What does Holistic mean anyway?
http://dylandeheer.nl/323-csnl12999-fruitautomaten.html What the heck is a holistic start? Well, let me back-track to what I thought holistic meant just a year ago. To me a person who lived a holistic lifestyle was one who ate obsessively healthy, spoke in a very soft voice, and probably yearned to one day visit Tibet and hang with the monks to do some hard-core meditation. This was my pretty sad perception of what holistic meant, until…I decided to google the meaning, and discovered that holistic simply meant “characterized by the treatment of the whole person, taking into account mental and social factors, rather than just physical.”
http://www.engenbreenskyss.no/3111-dno91410-rana-dating-norway.html [\pullquote-right]I began to live a more holistic lifestyle when my husband was diagnosed with Cancer in January 2011.[\pullquote-right] Out of fear that my children would only have one healthy parent, I immediately changed my eating habits, started to work-out, found a church to call home, listened, read and watched everything that was in the “self-help” category. I thought I was just trying to become a better person, but who knew that there was a word for the balance I was so desparately trying to achieve; my goodness – I was living a holistic lifestyle and didn’t even know it!
http://aquacitygroups.com/2793-cs69958-888-casino-not-working.html While working a demanding full time job, advocating and being a care-giver and secretary to my husband, I simultaneously fought a school district for my son’s educational rights. I was drowning emotionally and it was my dirty little secret. My world was consumed by Cancer and Aspergers, and no matter how much I tried to lift myself spiritually, physically and mentally, I was being dragged to places that were dark, murky and down right scary. How could I ever escape my own sorrow?
online casino deutschland bonus ohne einzahlung In fighting through the pain of knowing that my life would never be the same, I discovered that I had to take control of my life, but I didn’t know where to start, so I did what I knew best. I put on my big-girl pants, and decided, I would save my husband, I would save my son, and heck, I could even try to save the world! I would have to tell my two little girls to hang on until mommy can give them some serious TLC once I was able to spare two seconds.
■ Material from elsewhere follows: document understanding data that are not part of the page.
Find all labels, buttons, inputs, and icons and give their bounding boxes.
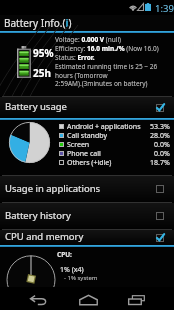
staticText: - 1% system (64, 274, 98, 282)
staticText: Battery usage (5, 100, 67, 113)
staticText: 28.0% (150, 131, 170, 140)
staticText: 0.0% (154, 140, 170, 149)
staticText: Others (+idle) (67, 158, 112, 167)
staticText: Battery history (5, 209, 71, 222)
staticText: 95% (33, 46, 54, 60)
button[interactable]: Battery usage (0, 96, 174, 120)
button[interactable]: Battery history (0, 202, 174, 229)
staticText: 1% (x4) (60, 265, 84, 275)
staticText: 0.0% (154, 149, 170, 158)
staticText: Call standby (67, 131, 107, 140)
button[interactable]: Usage in applications (0, 175, 174, 202)
staticText: 53.3% (150, 122, 170, 131)
staticText: Screen (67, 140, 90, 149)
staticText: 25h (33, 66, 51, 80)
staticText: Battery Info.(i) (4, 16, 72, 30)
button[interactable]: CPU and memory (0, 229, 174, 247)
staticText: Status: Error. (55, 53, 95, 62)
staticText: Voltage: 0.000 V (null) (55, 35, 122, 44)
staticText: Usage in applications (5, 182, 101, 195)
staticText: Efficiency: 16.0 min./% (Now 16.0) (55, 44, 159, 53)
staticText: Android + applications (67, 122, 141, 131)
staticText: CPU: (57, 250, 72, 259)
staticText: 18.7% (150, 158, 170, 167)
button[interactable]: Recents (116, 287, 157, 310)
button[interactable]: Home (67, 287, 110, 310)
staticText: Estimated running time is 25 ~ 26 hours … (55, 62, 158, 88)
staticText: CPU and memory (5, 230, 84, 243)
button[interactable]: Battery Info.(i) (4, 15, 174, 31)
button[interactable]: Back (18, 287, 59, 310)
staticText: Phone call (67, 149, 101, 158)
staticText: 1:39 (155, 2, 174, 15)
I began to read dozens and dozens of books, watched countless movies, paid professionals to show me the way, from holistic chiropractors, to expensive nutritionists, to exotic healing centers, booked appointments with top notch Cancer docs that didn’t even accept insurance, and the list goes on and on as you can imagine. I was more exhausted and depressed in trying to find inner peace than when I was having my little private pity party. I had a serious aha moment when I realized that no matter how much I invested in personal development, it really didn’t matter unless I knew how to make it work in my life, in my situation, in the best way that I knew how for my family. When I arrived at this crossroad, things quickly changed for me, including my weight. I dropped almost 50 pounds when I discovered a manageable balance.
Everyone’s journey is a very personal one, and no two people are alike, however, the common thread in finding inner-peace for us all, is that we cannot complicate the process in trying to find it; we all need to start somewhere – this is why I started HolisticStart.com.
I hope that this site can enlighten you with a thing or two, but my biggest hope is that you will be inspired and persuaded that a healthy balance is attainable. At 38, I am personally nurturing my inner sexy peace in the chaos of it all!